* [What to produce]:
Copy the entries out again in full.

(Records for processing Opens)

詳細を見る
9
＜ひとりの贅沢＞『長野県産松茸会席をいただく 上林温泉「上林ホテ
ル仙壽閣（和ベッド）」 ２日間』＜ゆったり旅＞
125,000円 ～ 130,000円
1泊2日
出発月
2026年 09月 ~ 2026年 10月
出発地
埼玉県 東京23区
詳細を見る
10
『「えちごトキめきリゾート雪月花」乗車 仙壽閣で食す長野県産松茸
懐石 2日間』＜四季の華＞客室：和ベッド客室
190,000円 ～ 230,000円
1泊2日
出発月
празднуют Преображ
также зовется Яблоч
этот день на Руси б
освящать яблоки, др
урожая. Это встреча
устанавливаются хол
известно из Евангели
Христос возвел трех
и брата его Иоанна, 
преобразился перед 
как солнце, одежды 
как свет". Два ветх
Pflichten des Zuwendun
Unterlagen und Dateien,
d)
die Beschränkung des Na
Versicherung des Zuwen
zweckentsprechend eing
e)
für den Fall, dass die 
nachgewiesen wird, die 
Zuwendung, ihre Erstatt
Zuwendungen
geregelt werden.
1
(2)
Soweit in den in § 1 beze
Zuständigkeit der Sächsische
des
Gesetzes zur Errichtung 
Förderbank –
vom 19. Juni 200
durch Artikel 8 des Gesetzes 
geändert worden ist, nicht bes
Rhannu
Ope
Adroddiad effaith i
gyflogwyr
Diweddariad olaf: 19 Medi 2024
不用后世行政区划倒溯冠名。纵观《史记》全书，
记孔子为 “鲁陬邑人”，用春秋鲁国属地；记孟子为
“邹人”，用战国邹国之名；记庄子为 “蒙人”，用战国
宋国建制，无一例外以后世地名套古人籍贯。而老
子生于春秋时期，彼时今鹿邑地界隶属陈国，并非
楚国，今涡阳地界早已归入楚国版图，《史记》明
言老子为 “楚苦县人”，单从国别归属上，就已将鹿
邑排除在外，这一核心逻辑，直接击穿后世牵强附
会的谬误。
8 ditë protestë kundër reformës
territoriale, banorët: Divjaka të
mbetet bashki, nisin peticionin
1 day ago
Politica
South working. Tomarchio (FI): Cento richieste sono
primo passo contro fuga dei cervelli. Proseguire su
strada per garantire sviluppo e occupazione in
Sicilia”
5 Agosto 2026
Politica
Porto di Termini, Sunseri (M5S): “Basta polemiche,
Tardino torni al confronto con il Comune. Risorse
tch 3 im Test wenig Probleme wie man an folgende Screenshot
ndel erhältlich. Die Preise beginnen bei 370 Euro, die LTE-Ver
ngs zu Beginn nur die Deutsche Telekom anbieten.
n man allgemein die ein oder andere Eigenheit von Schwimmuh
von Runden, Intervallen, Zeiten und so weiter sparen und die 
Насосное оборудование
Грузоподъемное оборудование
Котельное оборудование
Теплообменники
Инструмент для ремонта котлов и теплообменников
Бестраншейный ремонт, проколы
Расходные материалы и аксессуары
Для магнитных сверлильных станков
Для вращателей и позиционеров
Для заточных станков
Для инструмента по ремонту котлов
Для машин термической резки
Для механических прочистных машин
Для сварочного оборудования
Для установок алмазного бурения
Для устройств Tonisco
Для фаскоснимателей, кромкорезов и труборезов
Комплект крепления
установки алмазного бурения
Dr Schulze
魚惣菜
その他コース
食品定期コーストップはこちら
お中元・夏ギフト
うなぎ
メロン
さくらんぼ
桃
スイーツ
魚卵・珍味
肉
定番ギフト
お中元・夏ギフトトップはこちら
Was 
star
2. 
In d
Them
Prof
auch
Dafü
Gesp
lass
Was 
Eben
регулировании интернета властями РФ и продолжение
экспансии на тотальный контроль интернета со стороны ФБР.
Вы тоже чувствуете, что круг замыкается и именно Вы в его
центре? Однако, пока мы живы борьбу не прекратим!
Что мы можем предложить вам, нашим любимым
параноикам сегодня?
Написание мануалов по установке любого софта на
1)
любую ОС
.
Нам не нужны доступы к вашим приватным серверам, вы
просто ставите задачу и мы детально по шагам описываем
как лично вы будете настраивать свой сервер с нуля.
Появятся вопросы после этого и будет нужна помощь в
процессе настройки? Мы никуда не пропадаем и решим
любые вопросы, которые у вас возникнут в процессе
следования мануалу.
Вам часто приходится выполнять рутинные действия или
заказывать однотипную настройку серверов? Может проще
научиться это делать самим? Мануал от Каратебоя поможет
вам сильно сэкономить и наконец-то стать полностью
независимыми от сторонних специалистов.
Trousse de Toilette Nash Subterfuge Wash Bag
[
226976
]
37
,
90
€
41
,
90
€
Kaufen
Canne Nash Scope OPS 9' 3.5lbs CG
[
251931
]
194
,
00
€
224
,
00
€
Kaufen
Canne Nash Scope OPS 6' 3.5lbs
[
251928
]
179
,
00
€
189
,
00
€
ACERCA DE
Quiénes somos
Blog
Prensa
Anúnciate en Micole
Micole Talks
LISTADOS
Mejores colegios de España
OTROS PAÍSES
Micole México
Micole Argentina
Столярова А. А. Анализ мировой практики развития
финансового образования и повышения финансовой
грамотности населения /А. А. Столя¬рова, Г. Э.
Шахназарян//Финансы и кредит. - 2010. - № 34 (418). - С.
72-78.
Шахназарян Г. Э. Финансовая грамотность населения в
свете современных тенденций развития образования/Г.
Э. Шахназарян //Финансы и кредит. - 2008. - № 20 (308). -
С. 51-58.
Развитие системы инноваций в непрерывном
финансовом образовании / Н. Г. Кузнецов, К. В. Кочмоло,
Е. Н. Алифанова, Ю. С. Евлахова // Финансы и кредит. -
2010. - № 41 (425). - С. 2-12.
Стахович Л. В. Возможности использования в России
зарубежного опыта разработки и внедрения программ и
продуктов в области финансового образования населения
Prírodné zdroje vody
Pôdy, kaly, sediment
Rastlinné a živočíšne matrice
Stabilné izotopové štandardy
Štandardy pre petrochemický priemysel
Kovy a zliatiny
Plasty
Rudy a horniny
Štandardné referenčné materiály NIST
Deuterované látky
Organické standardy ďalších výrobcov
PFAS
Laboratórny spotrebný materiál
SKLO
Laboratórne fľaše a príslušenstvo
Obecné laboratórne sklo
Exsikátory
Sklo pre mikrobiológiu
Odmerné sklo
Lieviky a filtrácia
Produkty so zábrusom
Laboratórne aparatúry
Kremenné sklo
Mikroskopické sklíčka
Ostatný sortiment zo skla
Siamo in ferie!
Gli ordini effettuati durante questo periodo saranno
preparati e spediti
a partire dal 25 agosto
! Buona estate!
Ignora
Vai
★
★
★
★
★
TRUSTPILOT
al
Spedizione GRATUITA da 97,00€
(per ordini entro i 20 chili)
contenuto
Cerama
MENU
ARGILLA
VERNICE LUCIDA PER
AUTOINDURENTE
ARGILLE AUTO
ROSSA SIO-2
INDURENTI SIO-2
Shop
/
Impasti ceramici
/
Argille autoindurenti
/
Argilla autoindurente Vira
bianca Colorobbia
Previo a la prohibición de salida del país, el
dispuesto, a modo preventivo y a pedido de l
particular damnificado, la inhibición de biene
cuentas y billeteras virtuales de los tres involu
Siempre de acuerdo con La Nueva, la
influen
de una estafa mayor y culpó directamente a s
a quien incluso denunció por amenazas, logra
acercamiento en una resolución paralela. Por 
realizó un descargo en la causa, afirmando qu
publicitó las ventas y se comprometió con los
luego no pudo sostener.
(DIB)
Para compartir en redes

(Records for processing Closes)

* [Answer to this problem]:
詳細を見る
9
＜ひとりの贅沢＞『長野県産松茸会席をいただく 上林温泉「上林ホテ
ル仙壽閣（和ベッド）」 ２日間』＜ゆったり旅＞
125,000円 ～ 130,000円
1泊2日
出発月
2026年 09月 ~ 2026年 10月
出発地
埼玉県 東京23区
詳細を見る
10
『「えちごトキめきリゾート雪月花」乗車 仙壽閣で食す長野県産松茸
懐石 2日間』＜四季の華＞客室：和ベッド客室
190,000円 ～ 230,000円
1泊2日
出発月
празднуют Преображ
также зовется Яблоч
этот день на Руси б
освящать яблоки, др
урожая. Это встреча
устанавливаются хол
известно из Евангели
Христос возвел трех
и брата его Иоанна, 
преобразился перед 
как солнце, одежды 
как свет". Два ветх
Pflichten des Zuwendun
Unterlagen und Dateien,
d)
die Beschränkung des Na
Versicherung des Zuwen
zweckentsprechend eing
e)
für den Fall, dass die 
nachgewiesen wird, die 
Zuwendung, ihre Erstatt
Zuwendungen
geregelt werden.
1
(2)
Soweit in den in § 1 beze
Zuständigkeit der Sächsische
des
Gesetzes zur Errichtung 
Förderbank –
vom 19. Juni 200
durch Artikel 8 des Gesetzes 
geändert worden ist, nicht bes
Rhannu
Ope
Adroddiad effaith i
gyflogwyr
Diweddariad olaf: 19 Medi 2024
不用后世行政区划倒溯冠名。纵观《史记》全书，
记孔子为 “鲁陬邑人”，用春秋鲁国属地；记孟子为
“邹人”，用战国邹国之名；记庄子为 “蒙人”，用战国
宋国建制，无一例外以后世地名套古人籍贯。而老
子生于春秋时期，彼时今鹿邑地界隶属陈国，并非
楚国，今涡阳地界早已归入楚国版图，《史记》明
言老子为 “楚苦县人”，单从国别归属上，就已将鹿
邑排除在外，这一核心逻辑，直接击穿后世牵强附
会的谬误。
8 ditë protestë kundër reformës
territoriale, banorët: Divjaka të
mbetet bashki, nisin peticionin
1 day ago
Politica
South working. Tomarchio (FI): Cento richieste sono
primo passo contro fuga dei cervelli. Proseguire su
strada per garantire sviluppo e occupazione in
Sicilia”
5 Agosto 2026
Politica
Porto di Termini, Sunseri (M5S): “Basta polemiche,
Tardino torni al confronto con il Comune. Risorse
tch 3 im Test wenig Probleme wie man an folgende Screenshot
ndel erhältlich. Die Preise beginnen bei 370 Euro, die LTE-Ver
ngs zu Beginn nur die Deutsche Telekom anbieten.
n man allgemein die ein oder andere Eigenheit von Schwimmuh
von Runden, Intervallen, Zeiten und so weiter sparen und die 
Насосное оборудование
Грузоподъемное оборудование
Котельное оборудование
Теплообменники
Инструмент для ремонта котлов и теплообменников
Бестраншейный ремонт, проколы
Расходные материалы и аксессуары
Для магнитных сверлильных станков
Для вращателей и позиционеров
Для заточных станков
Для инструмента по ремонту котлов
Для машин термической резки
Для механических прочистных машин
Для сварочного оборудования
Для установок алмазного бурения
Для устройств Tonisco
Для фаскоснимателей, кромкорезов и труборезов
Комплект крепления
установки алмазного бурения
Dr Schulze
魚惣菜
その他コース
食品定期コーストップはこちら
お中元・夏ギフト
うなぎ
メロン
さくらんぼ
桃
スイーツ
魚卵・珍味
肉
定番ギフト
お中元・夏ギフトトップはこちら
Was 
star
2. 
In d
Them
Prof
auch
Dafü
Gesp
lass
Was 
Eben
регулировании интернета властями РФ и продолжение
экспансии на тотальный контроль интернета со стороны ФБР.
Вы тоже чувствуете, что круг замыкается и именно Вы в его
центре? Однако, пока мы живы борьбу не прекратим!
Что мы можем предложить вам, нашим любимым
параноикам сегодня?
Написание мануалов по установке любого софта на
1)
любую ОС
.
Нам не нужны доступы к вашим приватным серверам, вы
просто ставите задачу и мы детально по шагам описываем
как лично вы будете настраивать свой сервер с нуля.
Появятся вопросы после этого и будет нужна помощь в
процессе настройки? Мы никуда не пропадаем и решим
любые вопросы, которые у вас возникнут в процессе
следования мануалу.
Вам часто приходится выполнять рутинные действия или
заказывать однотипную настройку серверов? Может проще
научиться это делать самим? Мануал от Каратебоя поможет
вам сильно сэкономить и наконец-то стать полностью
независимыми от сторонних специалистов.
Trousse de Toilette Nash Subterfuge Wash Bag
[
226976
]
37
,
90
€
41
,
90
€
Kaufen
Canne Nash Scope OPS 9' 3.5lbs CG
[
251931
]
194
,
00
€
224
,
00
€
Kaufen
Canne Nash Scope OPS 6' 3.5lbs
[
251928
]
179
,
00
€
189
,
00
€
ACERCA DE
Quiénes somos
Blog
Prensa
Anúnciate en Micole
Micole Talks
LISTADOS
Mejores colegios de España
OTROS PAÍSES
Micole México
Micole Argentina
Столярова А. А. Анализ мировой практики развития
финансового образования и повышения финансовой
грамотности населения /А. А. Столя¬рова, Г. Э.
Шахназарян//Финансы и кредит. - 2010. - № 34 (418). - С.
72-78.
Шахназарян Г. Э. Финансовая грамотность населения в
свете современных тенденций развития образования/Г.
Э. Шахназарян //Финансы и кредит. - 2008. - № 20 (308). -
С. 51-58.
Развитие системы инноваций в непрерывном
финансовом образовании / Н. Г. Кузнецов, К. В. Кочмоло,
Е. Н. Алифанова, Ю. С. Евлахова // Финансы и кредит. -
2010. - № 41 (425). - С. 2-12.
Стахович Л. В. Возможности использования в России
зарубежного опыта разработки и внедрения программ и
продуктов в области финансового образования населения
Prírodné zdroje vody
Pôdy, kaly, sediment
Rastlinné a živočíšne matrice
Stabilné izotopové štandardy
Štandardy pre petrochemický priemysel
Kovy a zliatiny
Plasty
Rudy a horniny
Štandardné referenčné materiály NIST
Deuterované látky
Organické standardy ďalších výrobcov
PFAS
Laboratórny spotrebný materiál
SKLO
Laboratórne fľaše a príslušenstvo
Obecné laboratórne sklo
Exsikátory
Sklo pre mikrobiológiu
Odmerné sklo
Lieviky a filtrácia
Produkty so zábrusom
Laboratórne aparatúry
Kremenné sklo
Mikroskopické sklíčka
Ostatný sortiment zo skla
Siamo in ferie!
Gli ordini effettuati durante questo periodo saranno
preparati e spediti
a partire dal 25 agosto
! Buona estate!
Ignora
Vai
★
★
★
★
★
TRUSTPILOT
al
Spedizione GRATUITA da 97,00€
(per ordini entro i 20 chili)
contenuto
Cerama
MENU
ARGILLA
VERNICE LUCIDA PER
AUTOINDURENTE
ARGILLE AUTO
ROSSA SIO-2
INDURENTI SIO-2
Shop
/
Impasti ceramici
/
Argille autoindurenti
/
Argilla autoindurente Vira
bianca Colorobbia
Previo a la prohibición de salida del país, el
dispuesto, a modo preventivo y a pedido de l
particular damnificado, la inhibición de biene
cuentas y billeteras virtuales de los tres involu
Siempre de acuerdo con La Nueva, la
influen
de una estafa mayor y culpó directamente a s
a quien incluso denunció por amenazas, logra
acercamiento en una resolución paralela. Por 
realizó un descargo en la causa, afirmando qu
publicitó las ventas y se comprometió con los
luego no pudo sostener.
(DIB)
Para compartir en redes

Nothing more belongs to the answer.